### TASK TO COMPLETE
Images in the data are to be skipped, while every line is restated exactly as written.

===== SOURCE RECORDS =====

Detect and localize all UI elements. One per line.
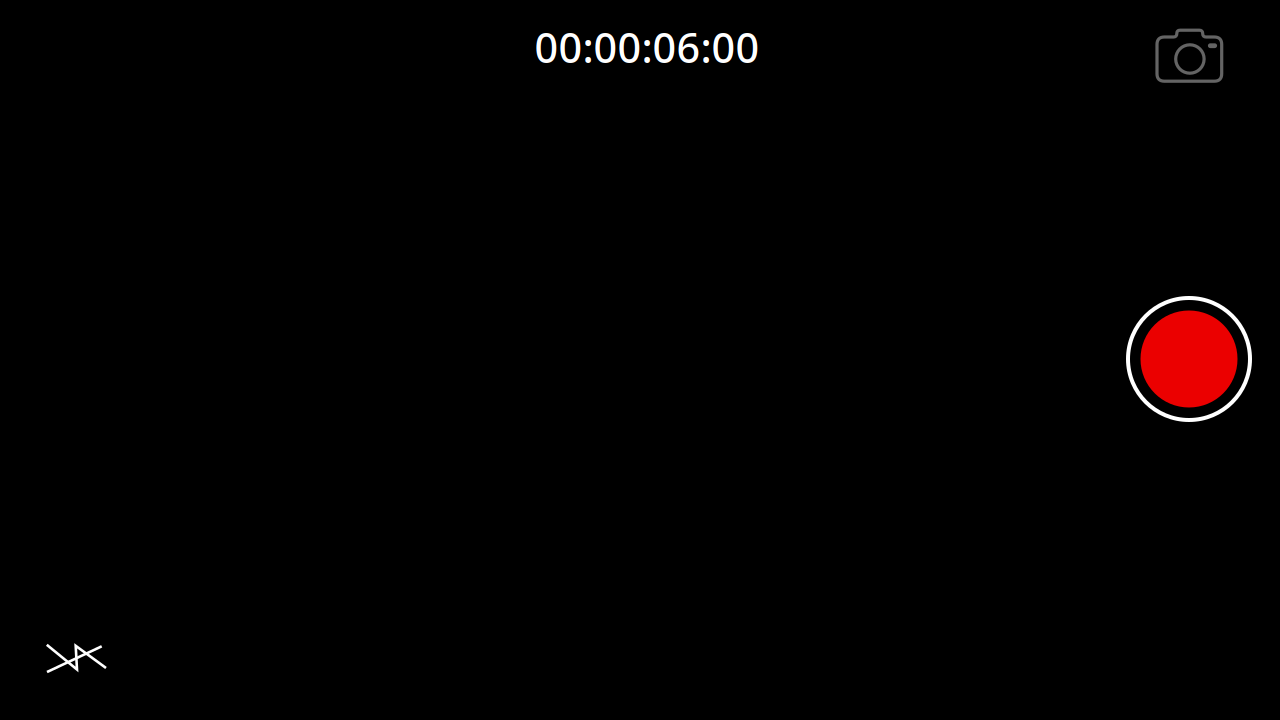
button[interactable]: Flash off: [34, 633, 118, 683]
button[interactable]: Stop recording: [1124, 294, 1254, 424]
staticText: 00:00:06:00: [534, 20, 760, 74]
button[interactable]: Switch to photo mode: [1146, 18, 1234, 94]
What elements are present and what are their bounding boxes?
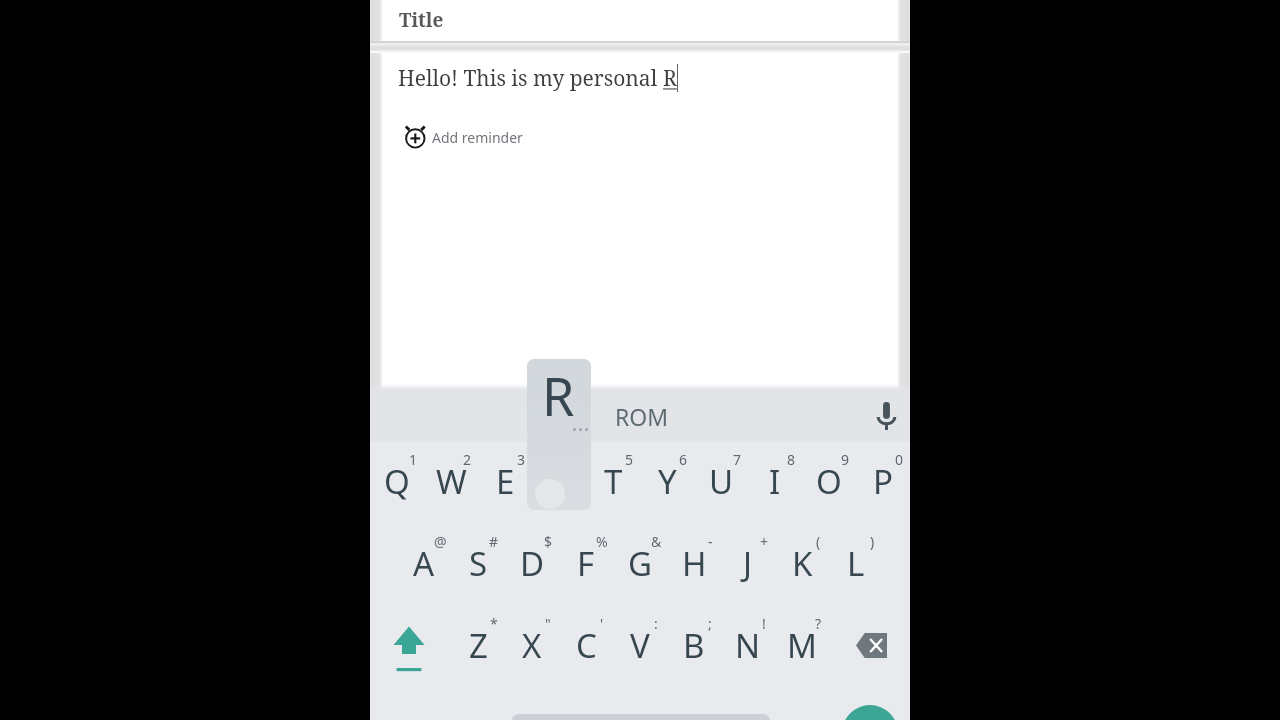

=====

### ANSWER TO THIS EXERCISE
Detect and localize all UI elements. One per line.
button[interactable]: Flash off: [34, 633, 118, 683]
button[interactable]: Stop recording: [1124, 294, 1254, 424]
staticText: 00:00:06:00: [534, 20, 760, 74]
button[interactable]: Switch to photo mode: [1146, 18, 1234, 94]
What elements are present and what are their bounding boxes?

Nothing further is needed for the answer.